Support for students lacking
The University of Calgary Students' Union says the provincial government is not doing enough to help students find work — either in their related field of study or work in general over the summer months when most students are available to work full-time.
It's a crucial time for students who now have just three months to earn money that will help them pay for rising tuition fees and living expenses, says SU president Nicole Schmidt.
The UCP government cut the Summer Temporary Employment Program (STEP) in 2019, and a similar wage subsidy for employers who hire students has not been re-introduced.

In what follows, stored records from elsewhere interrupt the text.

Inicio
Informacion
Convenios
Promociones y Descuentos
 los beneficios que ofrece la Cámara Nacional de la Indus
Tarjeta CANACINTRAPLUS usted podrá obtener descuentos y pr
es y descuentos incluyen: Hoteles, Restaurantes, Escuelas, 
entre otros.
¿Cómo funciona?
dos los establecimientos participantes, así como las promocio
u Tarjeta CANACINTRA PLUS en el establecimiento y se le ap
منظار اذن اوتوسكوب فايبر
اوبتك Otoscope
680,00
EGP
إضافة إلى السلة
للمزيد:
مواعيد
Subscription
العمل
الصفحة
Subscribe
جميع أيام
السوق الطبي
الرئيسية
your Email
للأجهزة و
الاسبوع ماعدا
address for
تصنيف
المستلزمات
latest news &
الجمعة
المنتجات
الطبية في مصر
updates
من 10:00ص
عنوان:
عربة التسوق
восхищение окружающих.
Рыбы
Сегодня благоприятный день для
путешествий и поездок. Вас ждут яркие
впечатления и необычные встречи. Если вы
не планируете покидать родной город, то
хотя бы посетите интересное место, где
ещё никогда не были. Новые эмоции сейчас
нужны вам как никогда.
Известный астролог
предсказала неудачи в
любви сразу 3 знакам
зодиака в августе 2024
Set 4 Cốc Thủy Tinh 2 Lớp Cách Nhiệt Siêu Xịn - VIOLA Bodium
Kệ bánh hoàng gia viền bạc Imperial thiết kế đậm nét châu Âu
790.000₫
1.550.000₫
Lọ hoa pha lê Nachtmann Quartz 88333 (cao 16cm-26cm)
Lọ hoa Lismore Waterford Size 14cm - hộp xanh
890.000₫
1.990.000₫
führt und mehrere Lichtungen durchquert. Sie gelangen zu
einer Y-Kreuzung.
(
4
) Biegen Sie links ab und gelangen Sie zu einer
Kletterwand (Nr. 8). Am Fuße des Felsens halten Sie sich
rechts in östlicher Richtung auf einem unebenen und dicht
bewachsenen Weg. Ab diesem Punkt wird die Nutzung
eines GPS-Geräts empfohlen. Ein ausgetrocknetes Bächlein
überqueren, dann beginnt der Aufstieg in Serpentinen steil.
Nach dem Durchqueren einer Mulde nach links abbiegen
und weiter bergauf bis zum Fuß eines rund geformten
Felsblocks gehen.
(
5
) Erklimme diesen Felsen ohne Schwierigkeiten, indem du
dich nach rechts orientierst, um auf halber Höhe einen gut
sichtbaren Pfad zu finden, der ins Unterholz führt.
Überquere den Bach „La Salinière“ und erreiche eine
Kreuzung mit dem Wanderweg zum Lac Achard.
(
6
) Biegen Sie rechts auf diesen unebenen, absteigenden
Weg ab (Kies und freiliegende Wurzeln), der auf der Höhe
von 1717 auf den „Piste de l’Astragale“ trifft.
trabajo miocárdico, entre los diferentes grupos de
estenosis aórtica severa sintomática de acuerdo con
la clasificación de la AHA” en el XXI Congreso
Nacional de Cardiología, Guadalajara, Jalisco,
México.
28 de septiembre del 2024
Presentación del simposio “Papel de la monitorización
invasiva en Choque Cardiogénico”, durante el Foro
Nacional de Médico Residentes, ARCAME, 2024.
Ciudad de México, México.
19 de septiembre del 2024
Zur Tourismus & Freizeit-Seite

"Students want to work and employers want to hire students for positions that they have available. Both just need support in doing so from the provincial government," said Schmidt.
A government spokesperson says the department of Advanced Education has invested $10 million to create 1,200 research-based internships with Mitacs, and $24 million is being spent to encourage more young people to learn a skilled trade.
The federal Canada Summer Jobs program is promising to create 94,000 jobs this summer. However, because of the pandemic, the hiring period has been extended into the start of the 2021-22 academic school year.
Job hunt continues
As for Griffin Matheson, he continues to apply for almost any position that comes up. He's been scouring websites such as Indeed and Linkedin for anything.
"Definitely, getting a little bit worried now," he said.
"I got to pay for some of my school next year, my living next year, so it's definitely a little weight on my shoulder."